*Task requirements*
Look through the data that follows and copy each line with the string "apartments".

*Data for the task*
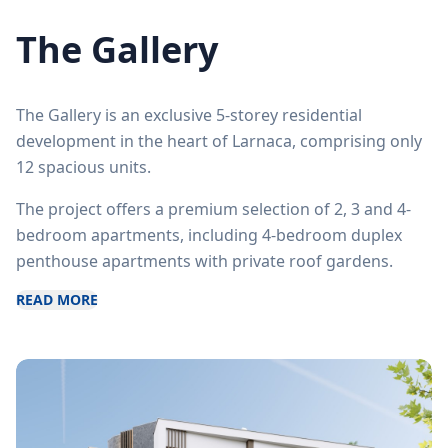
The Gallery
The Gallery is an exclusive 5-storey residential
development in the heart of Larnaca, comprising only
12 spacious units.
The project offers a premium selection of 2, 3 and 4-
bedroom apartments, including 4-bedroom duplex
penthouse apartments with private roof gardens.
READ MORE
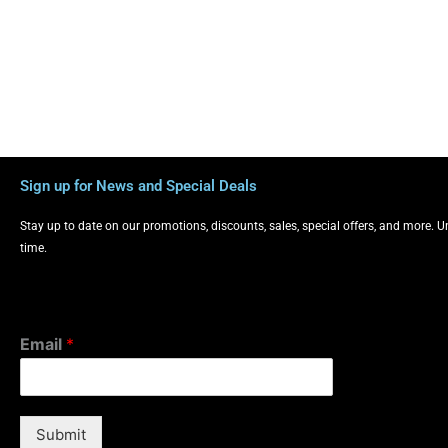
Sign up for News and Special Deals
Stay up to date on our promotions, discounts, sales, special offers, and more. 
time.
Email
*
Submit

...

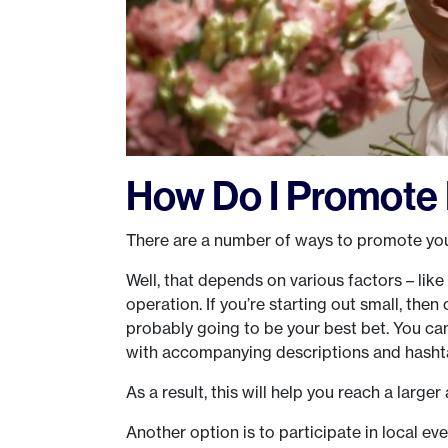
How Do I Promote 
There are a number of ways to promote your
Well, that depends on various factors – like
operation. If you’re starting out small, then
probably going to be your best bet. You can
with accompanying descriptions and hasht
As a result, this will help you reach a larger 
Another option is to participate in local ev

*Reply to the exercise*
bedroom apartments, including 4-bedroom duplex
penthouse apartments with private roof gardens.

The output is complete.